## [Exercise goal]
Check each line of the records below and collect those that include the word "Blue".
Material to process below:
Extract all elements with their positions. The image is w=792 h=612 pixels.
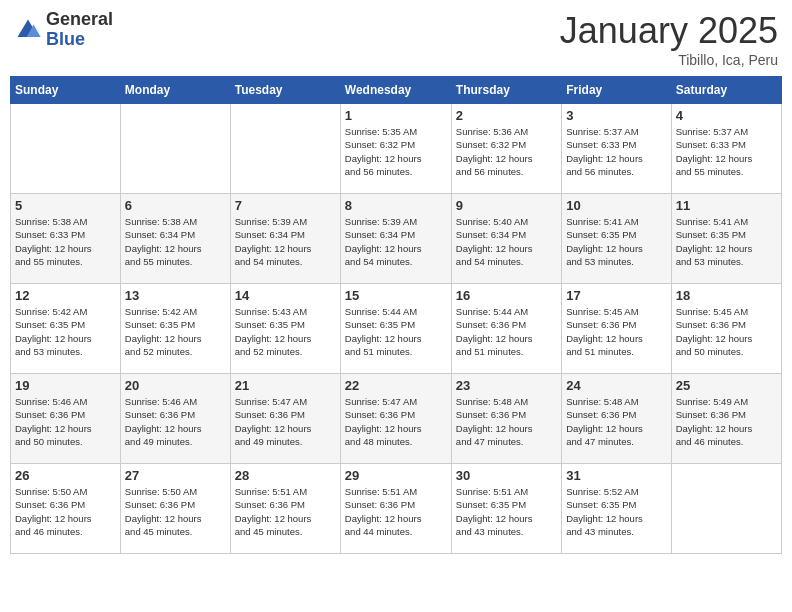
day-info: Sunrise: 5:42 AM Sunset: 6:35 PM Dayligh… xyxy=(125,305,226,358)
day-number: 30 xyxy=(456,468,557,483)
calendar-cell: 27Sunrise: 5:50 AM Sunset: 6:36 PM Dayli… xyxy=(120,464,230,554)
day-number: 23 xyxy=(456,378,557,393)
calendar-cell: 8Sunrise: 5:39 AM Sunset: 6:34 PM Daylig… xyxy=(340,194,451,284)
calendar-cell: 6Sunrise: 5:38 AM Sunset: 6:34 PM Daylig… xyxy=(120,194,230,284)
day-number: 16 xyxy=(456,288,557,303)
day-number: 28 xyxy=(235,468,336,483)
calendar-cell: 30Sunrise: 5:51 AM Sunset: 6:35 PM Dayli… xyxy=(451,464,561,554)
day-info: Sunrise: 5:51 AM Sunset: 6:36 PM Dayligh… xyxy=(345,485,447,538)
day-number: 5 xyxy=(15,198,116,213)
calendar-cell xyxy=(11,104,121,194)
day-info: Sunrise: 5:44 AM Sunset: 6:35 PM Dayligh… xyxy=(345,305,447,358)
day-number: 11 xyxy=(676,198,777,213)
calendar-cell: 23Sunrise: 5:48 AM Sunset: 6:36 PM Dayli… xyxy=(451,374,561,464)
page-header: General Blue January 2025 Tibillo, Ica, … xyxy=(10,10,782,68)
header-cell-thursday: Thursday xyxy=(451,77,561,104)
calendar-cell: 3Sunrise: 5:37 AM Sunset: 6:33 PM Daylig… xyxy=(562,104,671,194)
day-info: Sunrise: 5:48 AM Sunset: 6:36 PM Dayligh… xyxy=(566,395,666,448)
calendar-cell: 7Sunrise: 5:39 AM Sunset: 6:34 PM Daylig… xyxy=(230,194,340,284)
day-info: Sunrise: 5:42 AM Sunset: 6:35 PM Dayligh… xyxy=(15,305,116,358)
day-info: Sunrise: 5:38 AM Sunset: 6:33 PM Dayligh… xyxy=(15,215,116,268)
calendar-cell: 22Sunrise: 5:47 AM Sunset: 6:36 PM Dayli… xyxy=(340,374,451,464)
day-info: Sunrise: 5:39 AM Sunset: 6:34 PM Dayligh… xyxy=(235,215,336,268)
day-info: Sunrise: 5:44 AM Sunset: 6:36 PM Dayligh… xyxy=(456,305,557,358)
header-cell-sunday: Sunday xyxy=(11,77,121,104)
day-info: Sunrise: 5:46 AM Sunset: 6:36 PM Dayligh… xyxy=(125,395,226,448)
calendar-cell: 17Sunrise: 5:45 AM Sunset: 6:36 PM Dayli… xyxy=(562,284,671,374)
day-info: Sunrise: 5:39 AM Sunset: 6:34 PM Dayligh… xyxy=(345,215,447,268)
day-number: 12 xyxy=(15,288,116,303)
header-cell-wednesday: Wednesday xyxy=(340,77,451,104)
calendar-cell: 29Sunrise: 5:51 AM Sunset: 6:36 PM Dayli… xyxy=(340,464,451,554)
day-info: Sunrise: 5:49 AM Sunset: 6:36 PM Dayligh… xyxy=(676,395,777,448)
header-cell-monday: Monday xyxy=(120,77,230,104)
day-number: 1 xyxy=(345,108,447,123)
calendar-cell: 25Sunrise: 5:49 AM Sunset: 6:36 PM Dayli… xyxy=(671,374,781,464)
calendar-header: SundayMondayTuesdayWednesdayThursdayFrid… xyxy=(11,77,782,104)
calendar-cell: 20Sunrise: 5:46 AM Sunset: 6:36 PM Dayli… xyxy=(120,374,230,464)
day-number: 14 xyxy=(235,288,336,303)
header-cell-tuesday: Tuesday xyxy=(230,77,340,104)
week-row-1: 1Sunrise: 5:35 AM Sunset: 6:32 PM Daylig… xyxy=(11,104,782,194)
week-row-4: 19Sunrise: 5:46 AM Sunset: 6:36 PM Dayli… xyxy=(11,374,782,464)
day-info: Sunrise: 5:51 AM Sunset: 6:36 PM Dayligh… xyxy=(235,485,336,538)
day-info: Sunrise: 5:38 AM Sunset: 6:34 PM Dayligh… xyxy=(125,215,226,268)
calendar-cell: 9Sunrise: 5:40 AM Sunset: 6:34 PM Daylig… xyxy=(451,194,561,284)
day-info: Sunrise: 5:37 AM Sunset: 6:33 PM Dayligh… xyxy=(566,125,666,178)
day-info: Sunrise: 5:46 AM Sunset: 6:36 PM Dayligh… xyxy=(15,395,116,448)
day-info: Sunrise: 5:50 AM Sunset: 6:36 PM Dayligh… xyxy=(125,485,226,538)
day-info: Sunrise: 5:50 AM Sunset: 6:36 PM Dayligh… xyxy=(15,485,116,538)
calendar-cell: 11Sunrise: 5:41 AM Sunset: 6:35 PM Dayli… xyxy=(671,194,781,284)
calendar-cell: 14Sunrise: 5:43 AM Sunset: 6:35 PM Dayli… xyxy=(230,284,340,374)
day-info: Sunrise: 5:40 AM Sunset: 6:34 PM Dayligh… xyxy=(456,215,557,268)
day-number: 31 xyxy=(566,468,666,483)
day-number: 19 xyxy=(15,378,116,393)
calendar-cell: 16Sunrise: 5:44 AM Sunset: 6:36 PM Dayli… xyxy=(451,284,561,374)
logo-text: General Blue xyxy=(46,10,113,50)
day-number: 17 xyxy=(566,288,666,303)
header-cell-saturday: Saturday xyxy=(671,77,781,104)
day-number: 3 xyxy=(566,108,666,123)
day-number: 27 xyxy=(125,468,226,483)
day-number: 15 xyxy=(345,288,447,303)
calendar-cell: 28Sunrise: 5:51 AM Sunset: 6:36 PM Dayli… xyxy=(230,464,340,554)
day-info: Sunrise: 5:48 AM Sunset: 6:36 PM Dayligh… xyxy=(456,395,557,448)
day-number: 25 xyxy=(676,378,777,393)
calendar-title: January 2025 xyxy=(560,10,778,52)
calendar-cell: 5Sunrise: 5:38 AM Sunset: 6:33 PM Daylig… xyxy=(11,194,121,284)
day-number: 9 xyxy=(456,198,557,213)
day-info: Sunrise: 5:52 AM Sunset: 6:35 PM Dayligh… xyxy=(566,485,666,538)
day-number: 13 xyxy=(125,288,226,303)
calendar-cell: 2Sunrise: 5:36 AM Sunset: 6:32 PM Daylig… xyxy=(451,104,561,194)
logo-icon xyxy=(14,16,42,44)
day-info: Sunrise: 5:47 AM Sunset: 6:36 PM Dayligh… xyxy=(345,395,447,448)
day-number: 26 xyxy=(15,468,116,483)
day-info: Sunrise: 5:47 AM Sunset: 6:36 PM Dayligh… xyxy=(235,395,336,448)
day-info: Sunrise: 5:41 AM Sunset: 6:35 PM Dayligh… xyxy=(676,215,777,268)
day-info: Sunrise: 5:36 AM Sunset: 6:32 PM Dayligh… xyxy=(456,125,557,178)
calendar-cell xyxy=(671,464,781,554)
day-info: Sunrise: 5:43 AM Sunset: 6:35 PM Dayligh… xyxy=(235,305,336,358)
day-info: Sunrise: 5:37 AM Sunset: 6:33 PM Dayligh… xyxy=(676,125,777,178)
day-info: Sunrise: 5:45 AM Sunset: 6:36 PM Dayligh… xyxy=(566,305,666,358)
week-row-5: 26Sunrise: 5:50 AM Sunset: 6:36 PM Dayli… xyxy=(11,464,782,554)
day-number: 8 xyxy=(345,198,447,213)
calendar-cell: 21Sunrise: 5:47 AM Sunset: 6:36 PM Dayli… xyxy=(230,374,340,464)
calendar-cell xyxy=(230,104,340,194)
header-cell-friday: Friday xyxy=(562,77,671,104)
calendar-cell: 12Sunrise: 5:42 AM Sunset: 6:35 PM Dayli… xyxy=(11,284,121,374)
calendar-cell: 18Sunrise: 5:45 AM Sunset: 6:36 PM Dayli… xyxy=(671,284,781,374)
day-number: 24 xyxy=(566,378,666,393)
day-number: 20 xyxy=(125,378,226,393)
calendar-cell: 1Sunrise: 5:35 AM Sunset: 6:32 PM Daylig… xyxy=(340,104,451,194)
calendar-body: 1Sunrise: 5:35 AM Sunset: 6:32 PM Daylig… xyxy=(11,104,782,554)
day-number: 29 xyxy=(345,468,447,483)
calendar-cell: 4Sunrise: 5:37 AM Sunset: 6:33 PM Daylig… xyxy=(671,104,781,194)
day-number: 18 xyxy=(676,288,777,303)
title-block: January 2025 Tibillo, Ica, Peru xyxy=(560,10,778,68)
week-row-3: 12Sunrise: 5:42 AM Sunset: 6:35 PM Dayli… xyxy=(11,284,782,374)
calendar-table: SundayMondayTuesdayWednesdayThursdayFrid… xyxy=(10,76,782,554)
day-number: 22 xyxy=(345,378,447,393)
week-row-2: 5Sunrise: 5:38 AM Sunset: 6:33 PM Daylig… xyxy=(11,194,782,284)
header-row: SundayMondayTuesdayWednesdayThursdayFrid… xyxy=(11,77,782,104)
End of Material to process.
## [Finished task]
page-header: General Blue January 2025 Tibillo, Ica, … xyxy=(10,10,782,68)
logo-text: General Blue xyxy=(46,10,113,50)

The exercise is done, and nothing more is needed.